EXERCISE OBJECTIVE: Each entry should appear in the answer exactly as written.

RECORDS TO PROCESS:
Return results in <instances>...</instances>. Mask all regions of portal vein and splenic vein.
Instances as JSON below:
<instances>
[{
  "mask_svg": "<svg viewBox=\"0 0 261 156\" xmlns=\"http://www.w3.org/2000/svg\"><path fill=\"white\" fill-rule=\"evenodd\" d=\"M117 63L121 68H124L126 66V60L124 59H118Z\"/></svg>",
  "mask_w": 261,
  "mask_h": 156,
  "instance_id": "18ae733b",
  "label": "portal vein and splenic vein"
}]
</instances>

SOLUTION TO THE PROBLEM:
Return results in <instances>...</instances>. Mask all regions of portal vein and splenic vein.
Instances as JSON below:
<instances>
[{
  "mask_svg": "<svg viewBox=\"0 0 261 156\" xmlns=\"http://www.w3.org/2000/svg\"><path fill=\"white\" fill-rule=\"evenodd\" d=\"M117 63L121 68H124L126 66V60L124 59H118Z\"/></svg>",
  "mask_w": 261,
  "mask_h": 156,
  "instance_id": "18ae733b",
  "label": "portal vein and splenic vein"
}]
</instances>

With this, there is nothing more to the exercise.